Mes recherches étaient une aventure passionante. Maria, dans son temps, connaissait bien personnellement tout le monde artistique de Paris et de Berlin, les peintres, les écrivains, les danseurs, les musiciens et les chefs d’orchestres d’importance. Élève de Meyerhold à St Petersbourg, elle était parfois à côté de Prokofiev en 1921 quand il préparait la musique, le libretto et la mise en scène de son L’Amour des Trois Oranges ou encore pendant les répétitions pour la première mondiale de cet opéra à Chicago. Et il appréciait ses conseils professionnels.

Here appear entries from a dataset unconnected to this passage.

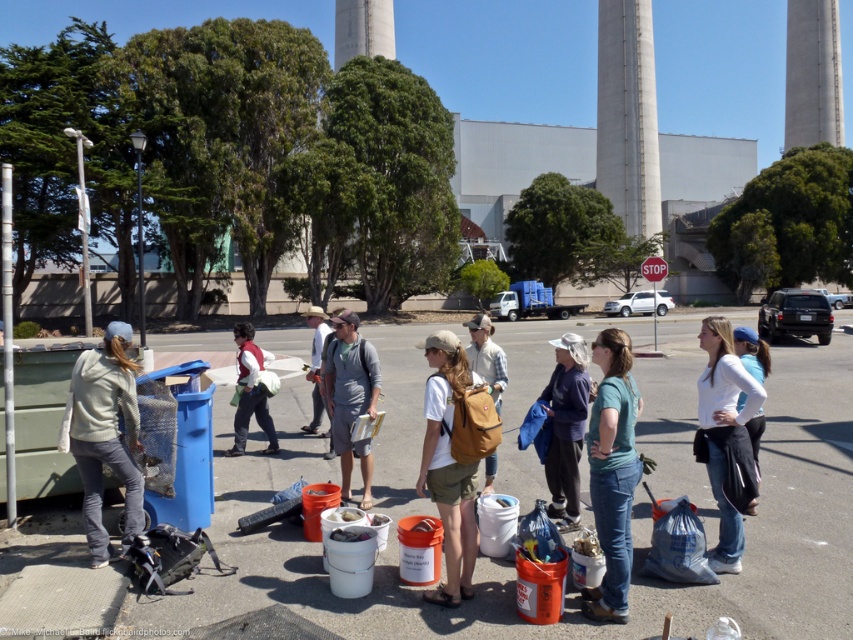 Question: In this image, where is matte teal shirt at center located relative to gray concrete tower at upper right?

Choices:
 (A) below
 (B) above

Answer: (A)

Question: Estimate the real-world distances between objects in this image. Which object is closer to the brown leather backpack at center?

Choices:
 (A) matte red vest at center
 (B) light gray fleece jacket at left

Answer: (B)

Question: Which of these objects is positioned closest to the gray concrete tower at upper right?

Choices:
 (A) matte red vest at center
 (B) light gray fleece jacket at left

Answer: (B)

Question: Which object appears farthest from the camera in this image?

Choices:
 (A) matte red vest at center
 (B) gray concrete tower at upper right
 (C) brown canvas backpack at center

Answer: (B)

Question: Is white cotton shirt at center closer to the viewer compared to dark blue shirt at center?

Choices:
 (A) no
 (B) yes

Answer: (B)

Question: Does light gray fleece jacket at left appear on the left side of matte red vest at center?

Choices:
 (A) no
 (B) yes

Answer: (B) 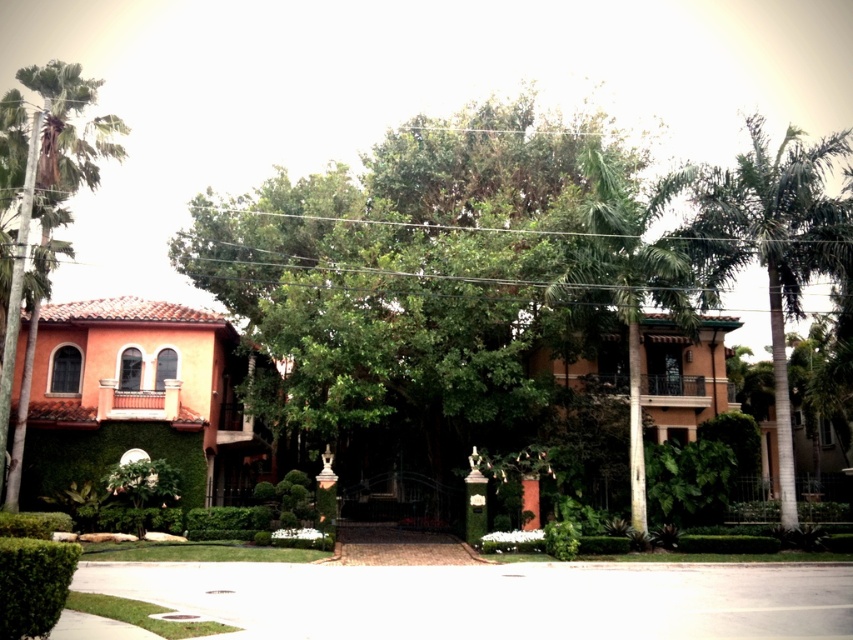 Does green leafy tree at center have a greater height compared to green leafy palm tree at right?

No.

Which is more to the left, green leafy tree at center or green leafy palm tree at right?

Positioned to the left is green leafy tree at center.

Is point (280, 180) closer to viewer compared to point (694, 220)?

No, (280, 180) is further to viewer.

Identify the location of green leafy tree at center. (460, 273).

Looking at this image, does green leafy palm tree at center have a larger size compared to green leafy palm tree at left?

Via Prokofiev et à côté de son mari le pianiste Russe Alexander Borovsky, elle se liait en amitié avec beaucoup de monde dans leur cercles.

Stuart Dodds, mari de feue Natasha Borovsky et son executeur testamentaire dont ses oeuvres littéraires, m’a donné la permission de publier des souvenirs de Natasha  qu’elle m’envoyait pendant les derniers dix ans. Ce sont, sous forme de poèmes en prose, ses souvenirs de sa jeunesse avec les enfants Prokofiev, de sa mère Maria (“Moussia”, 25.1.1895- 2.8.1959), de son père le pianiste Alexandre Borovsky (18.3.1889 – 27.4.1968) et de son beau-père italien Conte Giacomo (“Gino”) Antonini (18.9.1901- 16.6.1983), l’amour de trente ans et le dernier mari de Moussia.